### [What the task requires]
Using the listing below, copy exactly the lines from the one containing "Locate an element" to the one containing "Describe the element", both lines included, and no others.

::: Data excerpts

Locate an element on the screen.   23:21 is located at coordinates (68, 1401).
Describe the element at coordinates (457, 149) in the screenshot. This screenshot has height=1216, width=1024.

::::::
::: Data excerpts

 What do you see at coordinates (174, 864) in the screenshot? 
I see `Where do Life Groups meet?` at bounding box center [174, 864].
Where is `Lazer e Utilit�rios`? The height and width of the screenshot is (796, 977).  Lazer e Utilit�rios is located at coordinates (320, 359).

::::::

### [Answer box]
Locate an element on the screen.   23:21 is located at coordinates (68, 1401).
Describe the element at coordinates (457, 149) in the screenshot. This screenshot has height=1216, width=1024.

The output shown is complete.